• **Work instruction**
A word-for-word copy of the records is needed, with every picture left out.
--- Exercise inputs ---
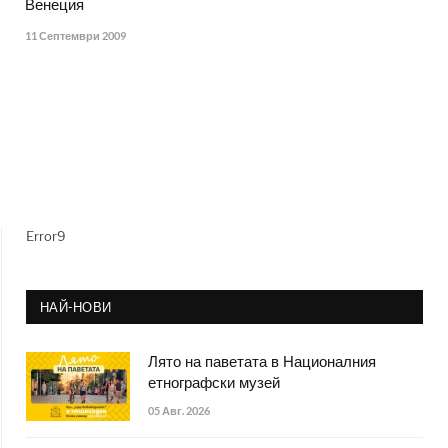
Венеция
11 Септември 2009
Error9
НАЙ-НОВИ
Лято на паветата в Националния
етнографски музей
05 Авг. 2026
---
• **Output below**
Венеция
11 Септември 2009
Error9
НАЙ-НОВИ
Лято на паветата в Националния
етнографски музей
05 Авг. 2026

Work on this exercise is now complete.